Regex is a Programming Superpower!

I Am Devloper Regex Tweet

In an August 15 tweet, @iamdevloper, a very funny programmer-humor account, asked which technology you wouldn’t bother to learn over again: JavaScript, Regex, Kubernetes, or PHP. Never mind the completely obvious answer (if you aren’t in operations at Google, you probably don’t need Kubernetes), I was blown away on how many of the responders admitting to not knowing Regex.

A Brief Origin Story

Back in the 90’s when the World Wide Web was just getting started and you could teach yourself to publish for the web in a week, building HTML forms and processing them with CGI was my first real foray into text processing. I wrote some CGI-processing scripts in C, but it was hard! It was tedious!

About the same time a college intern I worked with introduced me to Perl. I couldn’t believe how easy it made everything. I could read in text files, process the lines, and output the results? Without allocating any memory or guessing how big the file was? I could work directly on entire strings, lines, or even files instead of processing them character by character? It was magic!

Regular expressions were (and still are) a fundamental part of Perl. The Learning Perl book, which is still an incredible resource, devotes three entire chapters to them:

Regular expressions are actually tiny programs in their own special language, built inside Perl.

Regular expressions are an integral part of Perl. Other languages seem to bolt on the functionality almost as an afterthought. My suspicion is that is why some programmers haven’t learned to use them.
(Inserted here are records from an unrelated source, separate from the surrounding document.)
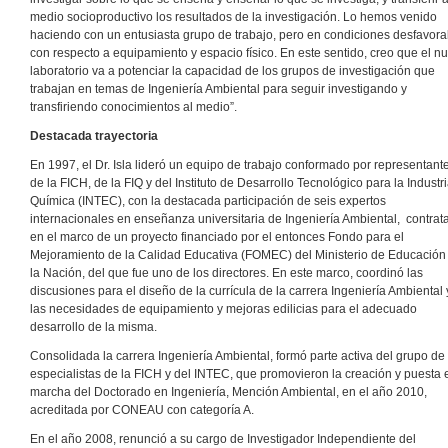
medio socioproductivo los resultados de la investigación. Lo hemos venido
haciendo con un entusiasta grupo de trabajo, pero en condiciones desfavora
con respecto a equipamiento y espacio físico. En este sentido, creo que el n
laboratorio va a potenciar la capacidad de los grupos de investigación que
trabajan en temas de Ingeniería Ambiental para seguir investigando y
transfiriendo conocimientos al medio”.
Destacada trayectoria
En 1997, el Dr. Isla lideró un equipo de trabajo conformado por representant
de la FICH, de la FIQ y del Instituto de Desarrollo Tecnológico para la Industr
Química (INTEC), con la destacada participación de seis expertos
internacionales en enseñanza universitaria de Ingeniería Ambiental,
contrat
en el marco de un proyecto financiado por el entonces Fondo para el
Mejoramiento de la Calidad Educativa (FOMEC) del Ministerio de Educación
la Nación, del que fue uno de los directores. En este marco, coordinó las
discusiones para el diseño de la currícula de la carrera Ingeniería Ambiental 
las necesidades de equipamiento y mejoras edilicias para el adecuado
desarrollo de la misma.
Consolidada la carrera Ingeniería Ambiental, formó parte activa del grupo de
especialistas de la FICH y del INTEC, que promovieron la creación y puesta 
marcha del Doctorado en Ingeniería, Mención Ambiental, en el año 2010,
acreditada por CONEAU con categoría A.
En el año 2008, renunció a su cargo de Investigador Independiente del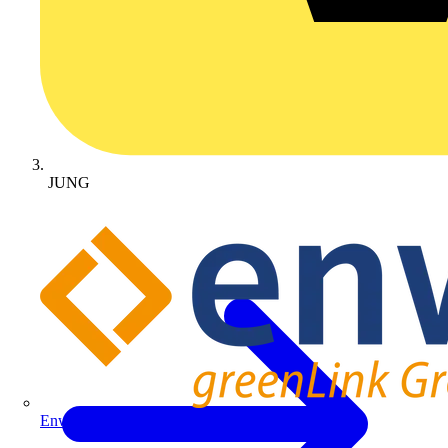
JUNG
Enwitec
My Own Regular Expression Usage

Using ack I took a quick look at my Advent of Code solutions over the years to see how many of my programs contained regular expressions:

kacmbp23:~$ ls -1 adventofcode20*/*.pl | wc -l
     266
kacmbp23:~$ ack -l \[\!\=\]\~ adventofcode*/*.pl | wc -l
     148

148/266 = 55.6% of my Advent of Code programs had at least one regular expression. I was actually a little surprised it was that low.

Running over a sample of perl scripts at work (which are mostly web applications), regular expression usage is even higher:

ramone8:/var/www/apps$ ls -1 */*.pl | wc -l
566
ramone8:/var/www/apps$ ack -l \[\!\=\]\~ */*.pl | wc -l
445

445/566 = 78.6% of our web application programs have at least one regular expression. That’s more like it!

Conclusion and Recommendation

If you aren’t using regular expressions, um, regularly, in your code, you may be doing yourself a disservice! Take it from Learning Perl, they aren’t all that terribly difficult to learn. You don’t have to use all the features immediately. Some of the more advanced ones, like /(negative\s)?look(ahead|behind)/ can come later.

Resources

Learn regex the easy way

https://github.com/ziishaned/learn-regex

A very nice, short summary of the basics of regular expressions

Learning Perl and Mastering Regular Expressions

Learning Perl book

Mastering Regular Expressions is supposed to be the absolute Tome of Enlightenment on the subject, but I wouldn’t know because I felt like I had enough background from Perl. It is probably a blind spot for me.

Mastering Lookahead and Lookbehind

https://www.regular-expressions.info/lookaround.html

I’ll admit that lookahead/lookbehind has always been troublesome for me and in the past I would go out of my way to avoid them. But this is my reference for when I do use them.

This one is also good:

https://www.rexegg.com/regex-lookarounds.html

Using regular expressions in JavaScript

https://developer.mozilla.org/en-US/docs/Web/JavaScript/Guide/Regular_Expressions

JavaScript seems to have a more dysfunctional relationship with regular expressions than any other language. It’s been largely corrected over the years, but I still wind up having to look up syntax and waste brain cycles over how to properly craft an expression in JS.